Idina tends to bolt from each husband, often with her next in tow, directly to Kenya over and over again, where she builds two farms over the course of her life, and along with the Happy Valley Set, as her friends and co-partiers were known, merrily scandalizes everyone, including the British colonial government. Osborne casts Idina's life and actions as a search for stable, lasting love and attention, something very hard to find in such a society as she ran in.

I enjoyed this book a lot. Osborne chronicles the decadence of the sets Idina ran in without wallowing in it, and turns Idina into a reasonably sympathetic character, especially with her love for East Africa.****

What the book also does is give tantalizing introductions to other strong, interesting women who have some sort of connection to Idina's life. Her great-grandmother wrote several books about her and her family's travels around the world on the luxury yacht Sunbeam and others - several of which you can get through Google Books and one at Project Gutenberg. Her mother Muriel Brassey De La Warr, a child during these voyages, was active in the suffrage movement.
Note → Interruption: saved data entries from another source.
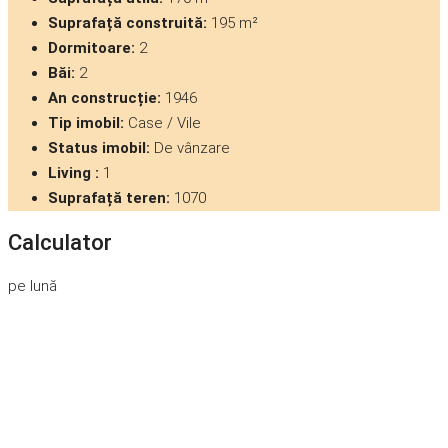
Suprafață construită:
195 m²
Dormitoare:
2
Băi:
2
An construcție:
1946
Tip imobil:
Case / Vile
Status imobil:
De vânzare
Living :
1
Suprafață teren:
1070
Calculator
pe lună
So, as I'm getting tired of looking up all these links, I shall stop writing and post. Recommended if you've got an interest in women who reject social norms, the British upper crust of the day, or scandal.

* We shall pause for a moment to get all the "Sackville-Baggins" jokes out of your system.

** Think Paris Hilton fast.

*** Although I think it might offer an interesting comparison with such a book.

**** Something I am overly sympathetic with, having lived in Tanzania as a child.